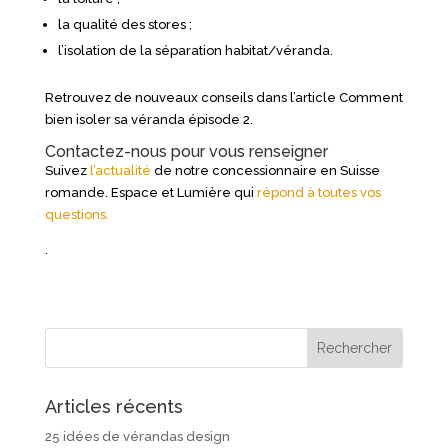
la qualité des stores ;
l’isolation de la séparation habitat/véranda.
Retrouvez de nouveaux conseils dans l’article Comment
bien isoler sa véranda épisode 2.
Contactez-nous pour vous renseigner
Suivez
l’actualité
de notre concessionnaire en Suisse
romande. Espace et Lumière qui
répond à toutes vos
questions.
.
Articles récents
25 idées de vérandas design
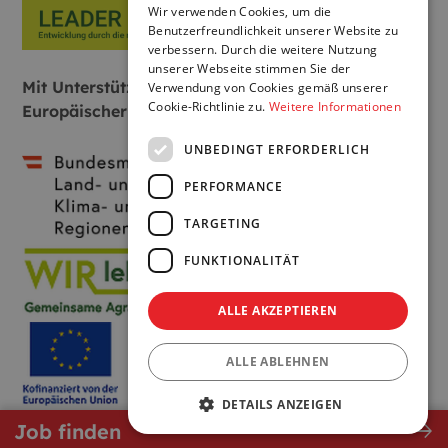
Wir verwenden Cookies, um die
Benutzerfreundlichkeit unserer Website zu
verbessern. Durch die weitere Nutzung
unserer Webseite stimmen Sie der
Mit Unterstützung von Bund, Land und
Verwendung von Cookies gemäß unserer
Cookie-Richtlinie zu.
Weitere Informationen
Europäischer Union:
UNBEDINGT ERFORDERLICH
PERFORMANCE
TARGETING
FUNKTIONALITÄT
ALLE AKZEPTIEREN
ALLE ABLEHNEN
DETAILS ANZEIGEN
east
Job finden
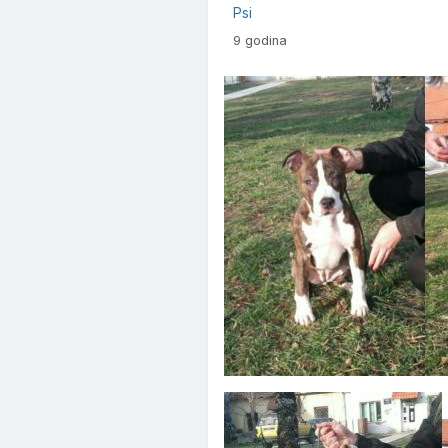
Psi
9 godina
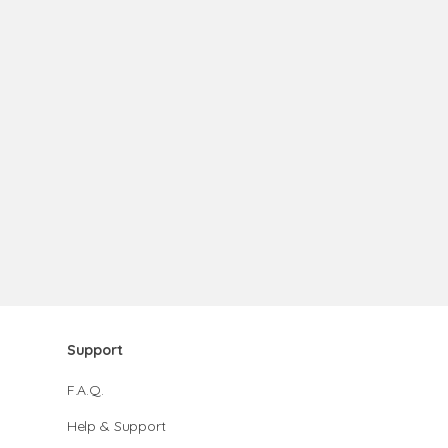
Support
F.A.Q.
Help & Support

-------

- **Description of the task**:
Return each entry exactly as it appears above, but exclude the pictures.

- **Finished exercise**:
la qualité des stores ;
l’isolation de la séparation habitat/véranda.
Retrouvez de nouveaux conseils dans l’article Comment
bien isoler sa véranda épisode 2.
Contactez-nous pour vous renseigner
Suivez
l’actualité
de notre concessionnaire en Suisse
romande. Espace et Lumière qui
répond à toutes vos
questions.
.
Articles récents
25 idées de vérandas design
Wir verwenden Cookies, um die
Benutzerfreundlichkeit unserer Website zu
verbessern. Durch die weitere Nutzung
unserer Webseite stimmen Sie der
Mit Unterstützung von Bund, Land und
Verwendung von Cookies gemäß unserer
Cookie-Richtlinie zu.
Weitere Informationen
Europäischer Union:
UNBEDINGT ERFORDERLICH
PERFORMANCE
TARGETING
FUNKTIONALITÄT
ALLE AKZEPTIEREN
ALLE ABLEHNEN
DETAILS ANZEIGEN
east
Job finden
Psi
9 godina
Support
F.A.Q.
Help & Support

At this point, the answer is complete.